2025年現在、脱炭素社会の実現に向けた木材利用の促進は、建築設計における最重要テーマの一つとなっています。不特定多数が利用する施設においては、部位ごとに摩耗頻度や環境負荷が劇的に異なるため、適切な塗装仕様選定することが、建物の長寿命化と美観を損なうリスクを回避する上で極めて重要です。

本コラムでは、設計実務5年程度の担当者が現場で直面する課題を整理し、部位別のおすすめ仕様と製品をマトリクス形式でまとめました。標準仕様書の内容を実務に即して補足するための、論理的な選定ポイントを解説します。


部位別オススメ塗装仕様マトリクス

公共建築工事標準仕様書の略号順序(CL、UC、ST、WP)に基づき、塗装部位ごとの推奨仕様を整理しました。

略号仕様名称塗装部位(例)求められる性能該当製品の例(製品カタログPDFリンク)
CLクリヤーラッカー塗り屋内:壁面・天井艶出し・艶消しによる意匠性セーフティーワルツ ラッカー型クリヤー金剛
UCウレタン樹脂ワニス塗り屋内:建具・什器・床傷や汚れからの保護VATON-FXトップクリヤー / VATON-FXフロアー
(2UC)2液形ウレタン樹脂ワニス塗り屋内:建具・什器・床傷や汚れからの保護・短納期セーフティーワルツ インテリアクラフトシリーズ
STピグメントステイン塗り屋内:壁面・天井着色による意匠性VATON-FX / 水性VATON-FX
WP木材保護塗料塗り屋外:外壁・ウッドデッキ・軒天耐候性・防腐・防カビ・防虫VATONプラス / ソワードステイン

実務における製品選定の具体的判断基準

現場の要求性能や環境条件に基づき、最適な塗装仕様選定するための指針を提示します。

1. 屋内ステイン塗りの選定:VATON-FX vs 水性VATON-FX

屋内木部塗装のST仕様において、溶剤系と水性系の使い分けは環境配慮の観点から重要な判断となります。

  • VATON-FX(溶剤系):低臭塗料であり、ステイン塗り特有の深みのある色合いが特徴です。
  • 水性VATON-FX:非危険物であり、さらに低臭性を高めた仕様です。
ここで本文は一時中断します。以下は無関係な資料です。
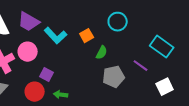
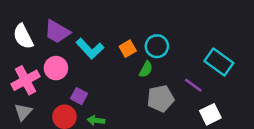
cyan circle: (118, 22) -> (157, 46), moved
white square: (165, 87) -> (210, 114), moved

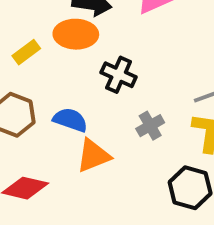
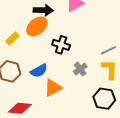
orange ellipse: (76, 34) -> (37, 26), turned -35
blue semicircle: (70, 120) -> (39, 71), turned 138

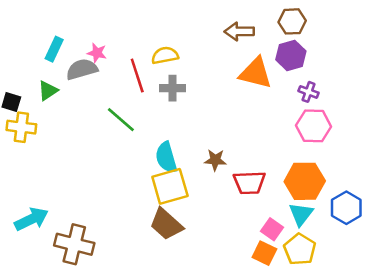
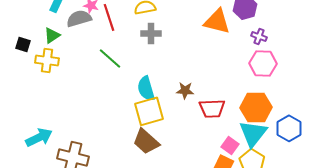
red line: (137, 76) -> (109, 17), moved
yellow cross: (21, 127) -> (47, 60), moved
cyan triangle: (301, 214) -> (253, 133), size x1.4

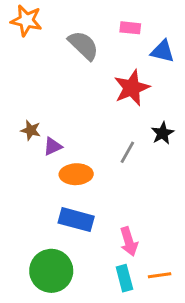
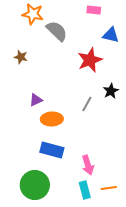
orange star: (26, 20) -> (33, 14), moved
pink rectangle: (130, 28) -> (94, 10), moved
brown star: (31, 130) -> (21, 57), moved

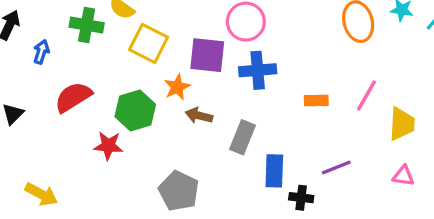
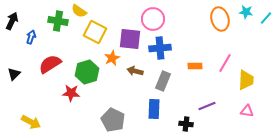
brown arrow: (199, 116) -> (135, 71), moved
gray rectangle: (242, 137) -> (163, 81), moved
blue rectangle: (274, 171) -> (154, 109), moved

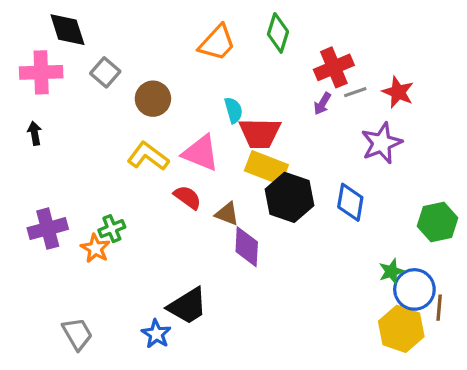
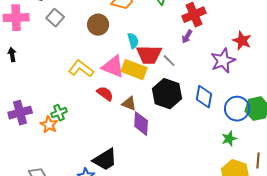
gray line: (355, 92) -> (169, 61), moved, turned 64
red star: (398, 92) -> (242, 41), moved
brown circle: (153, 99) -> (98, 25), moved
yellow rectangle: (266, 168) -> (134, 70), moved
blue circle: (414, 289) -> (237, 109), moved

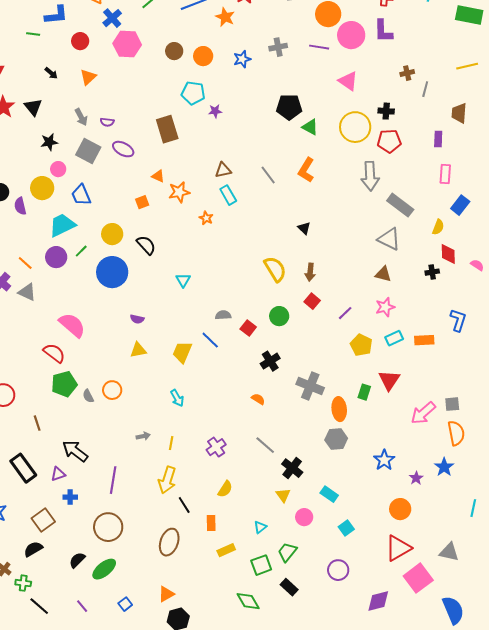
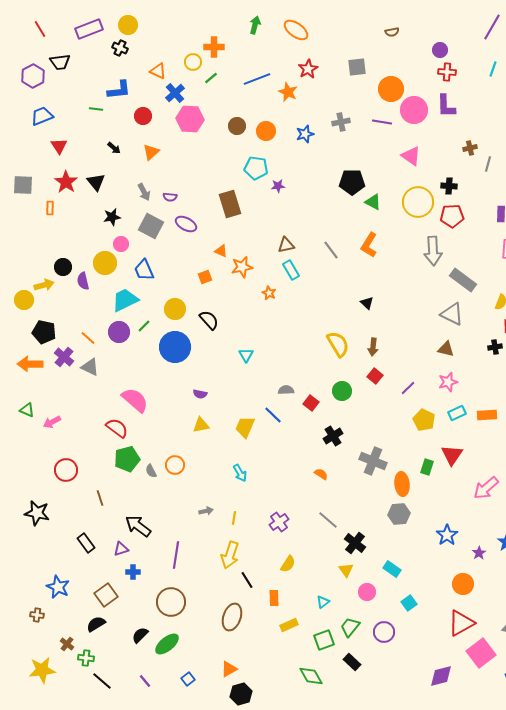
black rectangle: (23, 468) -> (86, 543), size x0.7
purple circle: (338, 570) -> (384, 632), moved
改修工事や施工直後から供用開始される公共建築など、極めて高い環境配慮が必要な現場での選定おすすめです。

2. 屋内クリヤー塗りの使い分け:VATON-FXトップクリヤー vs VATON-FXフロアー

ウレタン樹脂ワニス塗り(UC)では、塗膜の厚みの違いを考慮した製品の使い分けが必要です。

  • VATON-FXトップクリヤー:壁面や建具など、標準的な保護性能が求められる垂直面等の部位に適しています。
  • VATON-FXフロアー:塗膜が厚くつく特徴があり、比較的摩耗に強い性質を持っています。 床面や階段、カウンターなどの水平面への選定に適しており、公共施設のハードな使用環境に耐えうる塗装仕様を構築できます。

3. 屋外塗装の選定:VATONプラス vs ソワードステイン

屋外木部(WP仕様)は、新築か改修かという現場状況が選定の決め手となります。

  • VATONプラス:植物油ベースの自然系塗料で、塗り伸びが良くムラになりにくい作業性が特徴です。
  • ソワードステイン:木材表面に薄い膜を形成する「半造膜型」であり、着色濃度が高いため、下地の汚れやシミを隠したい塗り替え案件の選定に最適です。 無機有機ハイブリッド樹脂による高い耐候性も備えています。

注目すべき要注意ケース:不燃木材が基材となる場合

近年の公共建築では内装制限への対応として、不燃薬剤を注入した不燃木材が多用されていますが、現場塗装には慎重な検討が必要です。

  1. 不燃認定失効のリスク:法律上、現場塗装された部材で不燃認定を受けるための試験を個別に行うことは困難であり、認定が外れるリスクを伴います。
  2. 薬剤溶脱と硬化不良:特に水性塗料は不燃薬剤の溶脱を促進させやすく、塗料自体の硬化反応にも異常が出ることが多いため、不燃木材への使用はおすすめしません。
  3. 推奨される対策:不燃木材への施工が必要な場合は、基材供給業者に相談の上、適切な工程管理を検討してください。

公共建築における特記仕様書への記載例

意図した品質を確保するためには、標準仕様書の略号に性能を補足する特記の記載が有効です。

特記記載例(屋内床面の場合)

適用部位:屋内階段および床面

塗装仕様:公共建築工事標準仕様書(建築工事編)「ウレタン樹脂ワニス塗り(UC)」を適用する。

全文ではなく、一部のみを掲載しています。